Harvey Alter, in the United States, conducted clinical studies in the 1970s that showed that there was transfusion hepatitis that was not due to the well-known viruses A and B, and he was the one who called it “not A, not B”. In 1989 Michael Houghton, who worked in a private company in California, published the results of a very arduous and complex work in molecular biology that led him to identify the virus that produces this form of hepatitis, which was renamed C. Later, Charles Rice, also from the United States, in 1997 succeeded in cloning the entire virus and demonstrating, in chimpanzees, that the virus alone is the cause of hepatitis C.
With the identification of the virus, useful tests could be generated for its detection, which has considerably reduced the rate of infections. This also allowed in the last decade to develop drugs against various parts of the virus, which today, administered correctly, cure hepatitis C in twelve weeks, in such a way that every patient who has a chronic form of hepatitis C , particularly before it develops into cirrhosis of the liver or cancer, it can be cured.
The treatment is still very expensive, but various efforts in the world and in Mexico have been made to try to make it less.
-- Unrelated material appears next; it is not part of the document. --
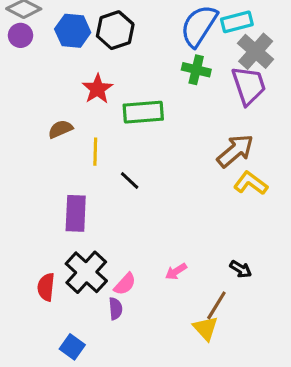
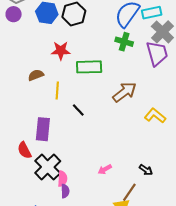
red star: (97, 89) -> (61, 51), turned 30
brown arrow: (235, 151) -> (125, 92), moved
pink semicircle: (125, 284) -> (62, 179), moved, turned -42
red semicircle: (46, 287) -> (24, 150), moved, turned -36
In addition to this, there is already a vaccine against hepatitis B. The goal that has been set is the elimination of hepatitis in the world by 2030. Governments know that, although the treatment is expensive, in the end it is cheaper than what chronic forms of hepatitis cost.
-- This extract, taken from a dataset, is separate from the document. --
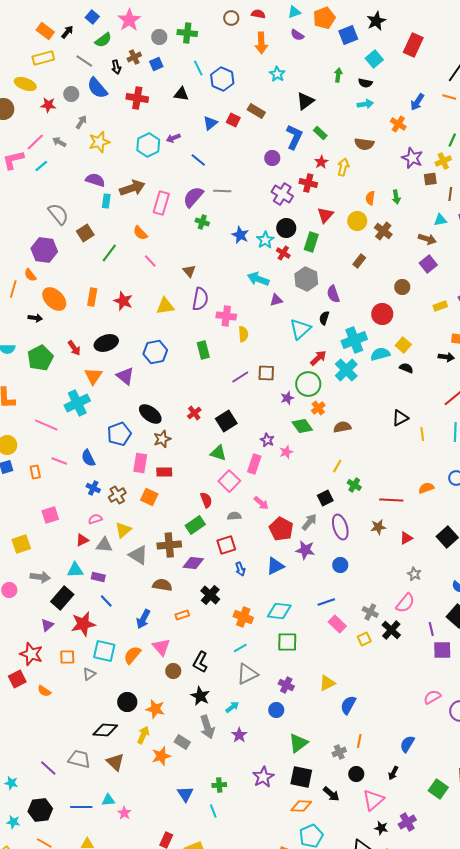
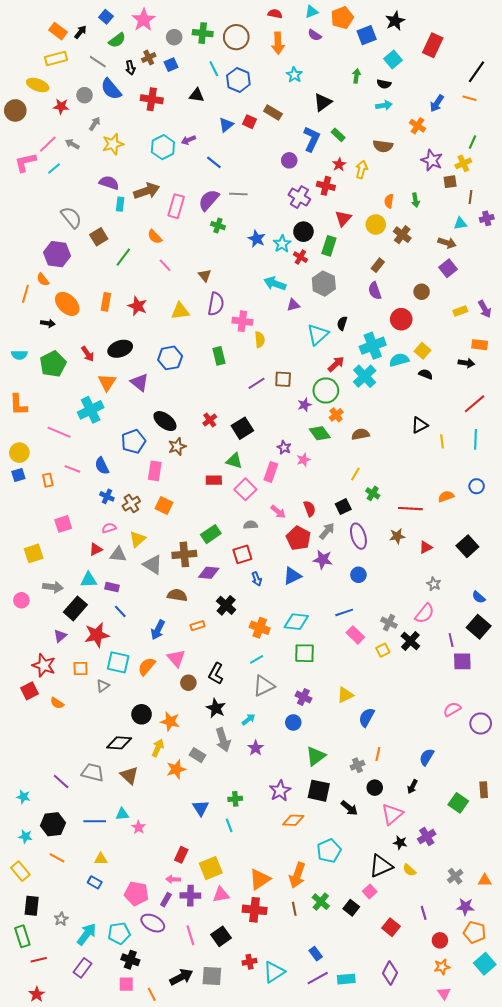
brown circle: (231, 18) -> (236, 37), moved, size x1.6
purple semicircle: (333, 294) -> (375, 291), moved
red rectangle: (164, 472) -> (214, 480), moved
red semicircle: (206, 500) -> (310, 509), moved
orange diamond: (301, 806) -> (293, 820), moved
The reader may wonder, what does all this have to do with COVID, which is the subject of my editorials on Mondays? I bring this information in today’s editorial because it is encouraging. Done for hepatitis has taken many years, limited in part by the funds dedicated to it and the number of interested researchers. In the case of COVID, the speed with which progress is being made in the investigation of this disease is much faster. I am confident that in a few years we will be commenting in an editorial similar to this one on the Nobel Prize awarded to those who have been key in generating the information that allows us to control the SARS-CoV-2 pandemic.
Dr. Gerardo Gamba
National Institute of Medical Sciences and Nutrition Salvador Zubirán and
Institute of Biomedical Research, UNAM.